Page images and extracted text
= = = =

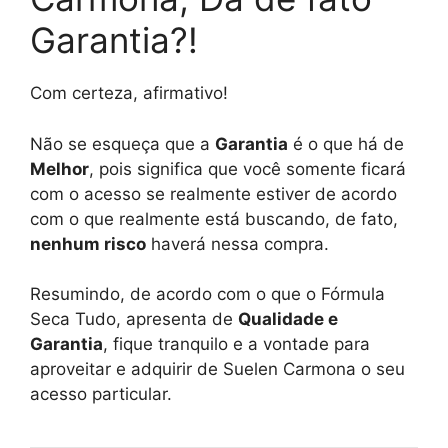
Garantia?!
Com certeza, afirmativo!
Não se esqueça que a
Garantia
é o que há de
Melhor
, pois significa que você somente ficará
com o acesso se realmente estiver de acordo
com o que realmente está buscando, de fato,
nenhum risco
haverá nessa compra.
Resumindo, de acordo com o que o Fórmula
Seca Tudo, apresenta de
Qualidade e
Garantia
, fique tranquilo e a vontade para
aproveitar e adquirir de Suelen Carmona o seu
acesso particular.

= = = =

> [Goal of the exercise] Leaving out the images, return the entries above exactly as they read.

> [Answer to the problem]
Garantia?!
Com certeza, afirmativo!
Não se esqueça que a
Garantia
é o que há de
Melhor
, pois significa que você somente ficará
com o acesso se realmente estiver de acordo
com o que realmente está buscando, de fato,
nenhum risco
haverá nessa compra.
Resumindo, de acordo com o que o Fórmula
Seca Tudo, apresenta de
Qualidade e
Garantia
, fique tranquilo e a vontade para
aproveitar e adquirir de Suelen Carmona o seu
acesso particular.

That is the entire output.